= Uriah Bell =

American poet

Uriah Bell (born December 28, 1978) is a poet, writer, publisher and founder of Rising Voices Press, and most recently, the editor in chief of TRUTH Magazine, a bi-monthly national publication for LGBTQ persons of color.

==Career==
Bell began formally publishing his writing in 2008 with his freshman collection of poetry Mood Swings - where he decided to expose his personal self in an intimate collection. Although Bell intended Mood Swings to be his only publication, he was encouraged to continue sharing his story, and the stories of others through Mood Swings overwhelming response. In 2009, Bell founded Rising Voices Press, an independent publishing company focused on promoting and publishing the written voices of the Black LGBT community.

In 2010, Bell released his second collection of poetry Epiphany: Poems in the Key of Love (Rising Voices Press), a collection that explores the various platforms of love such as communal love between one and their community circles including the church, intimate love between two individuals and lastly self-love.

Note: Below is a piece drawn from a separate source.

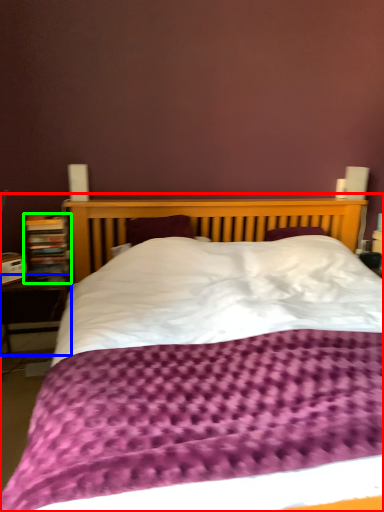 Question: Which is farther away from bed (highlighted by a red box)? table (highlighted by a blue box) or bookcase (highlighted by a green box)?

Choices:
 (A) table
 (B) bookcase

Answer: (A)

In 2011, Bell released his third collection of poems entitled Mood Swings: poems and other rants under Rising Voices Press.

==Activism==
An activist in the struggle around HIV/AIDS, Bell is a 2011 fellow in the Black AIDS Institute's AAHU Community Mobilization College, a dedicated group working to develop mobilization campaigns to rally the Black community around ending and educating themselves on the disparities of HIV/AIDS and working to end the epidemic.

Bell has participated on national and international panels and has led discussions on HIV/AIDS in the Black community, living with HIV/AIDS and overcoming new diagnosis, homophobia in the Black community, LGBTQ youth suicide, the Black church, and segregation in the LGBTQ community.

Bell has held the position of chairman of the board of the Hispanic Black Gay Coalition, and sits on the board of directors for Fire and Ink, a non-profit for LGBTQ writers of African descent, and Shades of Pride / Triangle Black Pride in Raleigh, NC.

==Publications==
In 2012, Rising Voices Press announced TRUTH Magazine published by Rising Voices Press, a national bi-monthly publication for and by LGBTQ people of color. Truth Magazine will focus on the needs of the gay and lesbian community of color via regular content on spirituality, men's and women's health, politics, social activism, wellness, travel, fashion, arts and entertainment and other issues affecting the community. Besides chief publisher, Bell serves as editor-in-chief of Truth Magazine.